Windows S5R4 App 6.10 available for Beta Test

Stick
Stick
Joined: 24 Feb 05
Posts: 790
Credit: 31192054
RAC: 415

RE: I guess the trick

Message 89201 in response to message 89199

Quote:

I guess the trick might be that there were two different versions of the 6.10 app, the now official one would then be the one that got uploaded later to the server. If you have that one, it's signature will match the expected one. The original 6.10 beta app had a different checksum and will not match.

CU
Bikeman

This explanation is logical. But having 2 different v6.10's was not - just lazy configuration control. The last one should have been v6.11.

archae86
archae86
Joined: 6 Dec 05
Posts: 3145
Credit: 7023754931
RAC: 1805738

RE: This explanation is

Message 89202 in response to message 89201

Quote:
This explanation is logical. But having 2 different v6.10's was not - just lazy configuration control. The last one should have been v6.11.

I think the truth differs. I think the files are not different--however when the file was installed by ap_info.xml, no checksum is logged, and when you teleport into the center of the planet by removing it, the checksum field is not properly configured, so the check fails.
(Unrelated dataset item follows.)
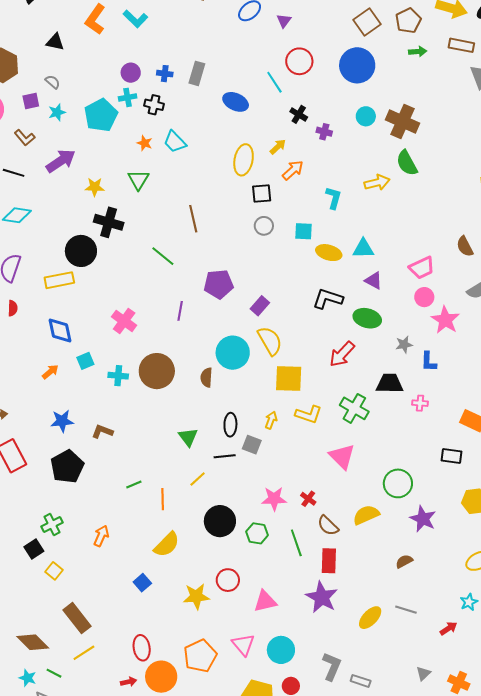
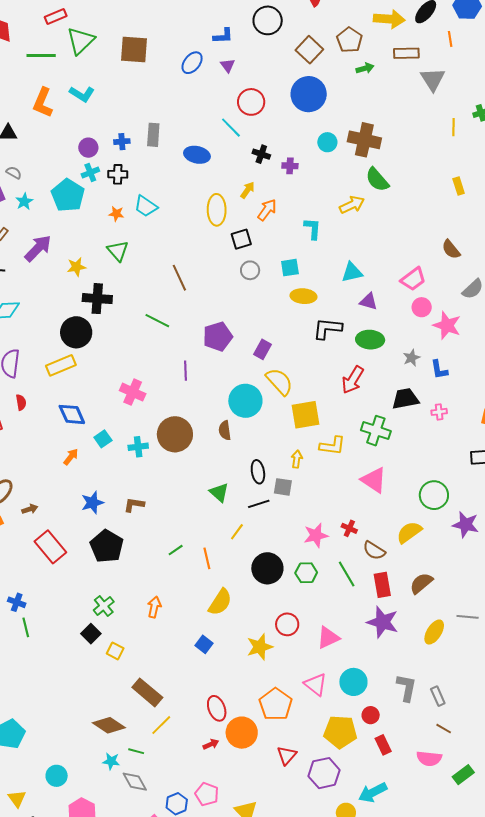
yellow ellipse: (329, 253) -> (303, 296), moved
brown semicircle: (404, 561) -> (421, 583), moved, size x1.4
gray rectangle: (361, 681) -> (438, 696), turned 60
Standing by to be corrected. I thought I could provide a check from a machine I just converted, but I had been on 6.05, not on 6.10, so no comparison is possible.

Stick
Stick
Joined: 24 Feb 05
Posts: 790
Credit: 31192054
RAC: 415

RE: RE: This explanation

Message 89203 in response to message 89202

Quote:
Quote:
This explanation is logical. But having 2 different v6.10's was not - just lazy configuration control. The last one should have been v6.11.

I think the truth differs. I think the files are not different--however when the file was installed by ap_info.xml, no checksum is logged, and when you teleport into the center of the planet by removing it, the checksum field is not properly configured, so the check fails.

Standing by to be corrected. I thought I could provide a check from a machine I just converted, but I had been on 6.05, not on 6.10, so no comparison is possible.

This message from Bernd (also referenced by Bikeman) indicates that there were 2 different versions.

archae86
archae86
Joined: 6 Dec 05
Posts: 3145
Credit: 7023754931
RAC: 1805738

RE: This message from Bernd

Message 89204 in response to message 89203

Quote:
This message from Bernd (also referenced by Bikeman) indicates that there were 2 different versions.

True, but that is a different matter.

I recall the attempted checksum failing on conversion from ap_info to none on a previous transition where the issue you reference did not apply. At least that was my understanding.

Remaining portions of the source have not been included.